Correct me if I’m wrong folks, but is this stuff taught in prenatal classes? Honestly, you can do anything. Let your instincts guide you. If it doesn’t work for you you can always re-assess!

How Elimination Communication is going for us

 

So we are now part-time ECers. Who woulda thunkit!! I didn’t plan it. But that’s kinda our parenting style… We are very go-with-the-flow. And then we try to stay consistent, until the flow changes again.

This blogpost sponsored by Covid-19, ha. Being at home all the time due to the pandemic just made Elimination Communication a more feasible option and reality for us. It just became what we do. Part of our daily normal.

She notifies us of when she needs to go #2, and we take her to the toilet. Sometimes we make it there, sometimes we don’t and the diaper catches it.

We bought THIS toilet seat adapter for tiny bums, and it supports her well. Not gonna lie, I was kinda terrified of dropping her in before getting this thing!

I’m not sure yet what the next step for us is. Now that she is mobile, we are thinking of making a stool for her to climb up to the toilet on her own. Let’s see if that independence inspires and works for her!

So, why might Elimination Communication be something to consider?
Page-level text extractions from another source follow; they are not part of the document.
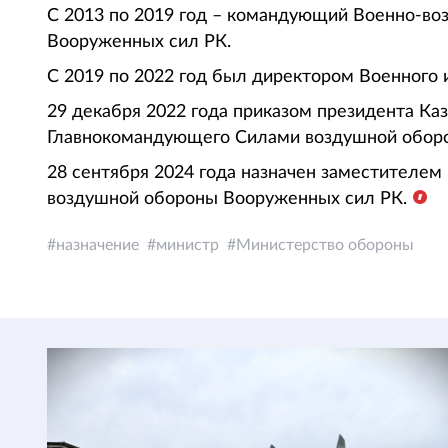
С 2013 по 2019 год – командующий Военно-в
Вооруженных сил РК.
С 2019 по 2022 год был директором Военного 
29 декабря 2022 года приказом президента Ка
Главнокомандующего Силами воздушной обор
28 сентября 2024 года назначен заместителе
воздушной обороны Вооруженных сил РК.
назначение
министр
Министерство обороны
Actual Benefits of Elimination Communication:

1. Natural

It was a natural reality before disposable diapers and delayed potty training vastly changed societal norms. So there is some merit to its effectiveness!

 

2. Generates no landfill or ocean waste

This one is pretty self-explanatory. It’s an unfortunate reality right now that disposable diapers end up in landfills and even oceans. I know it sucks, but I gotta tell the truth here!

 

3. Very cost-effective

In comparison to disposable diapers, it is nearly free. You may opt to purchase training underwear, some cloth diapers, or the like, but the costs are much lower.

 

elimination communication is great for the environment


Potential Benefits of Elimination Communication:

1. May reduce risk of UTIs

No trapped urine= less risk of bacterial growth and infection.

 

2. May prevent skin and soft tissue infections

Bender and She (2017) found a correlation between disposable diapers and MRSA skin and soft tissue infections. They recommend one way to prevent these is to avoid disposable diapers. However, these infections ARE treatable (ie. don’t panic).

 

3. Better communication with your babe

I am a huge proponent of communication. The awareness and responsiveness of babe’s cues is a bonding, nurturing and communicative experience. You are communicating your care of them, and they are communicating their needs with you.

 

4. Better awareness of bladder, with more complete emptying

This helps on the journey towards toilet independence. If it can help make potty training easier in the future, that’s a win right?

 

5. Babe may learn to walk more naturally without thick padding between legs

Again, resist your urge to panic here. I am NOT here to cause alarm. Babe will walk just fine. This is just one potential added benefit!

 

The Pandemic Environment May Make it More Feasible

 
There is no doubt that the pandemic has changed how we live our lives. MOST of us are home much more than we used to be. (I see you and honour you, essential workers and health care workers to whom this doesn’t apply).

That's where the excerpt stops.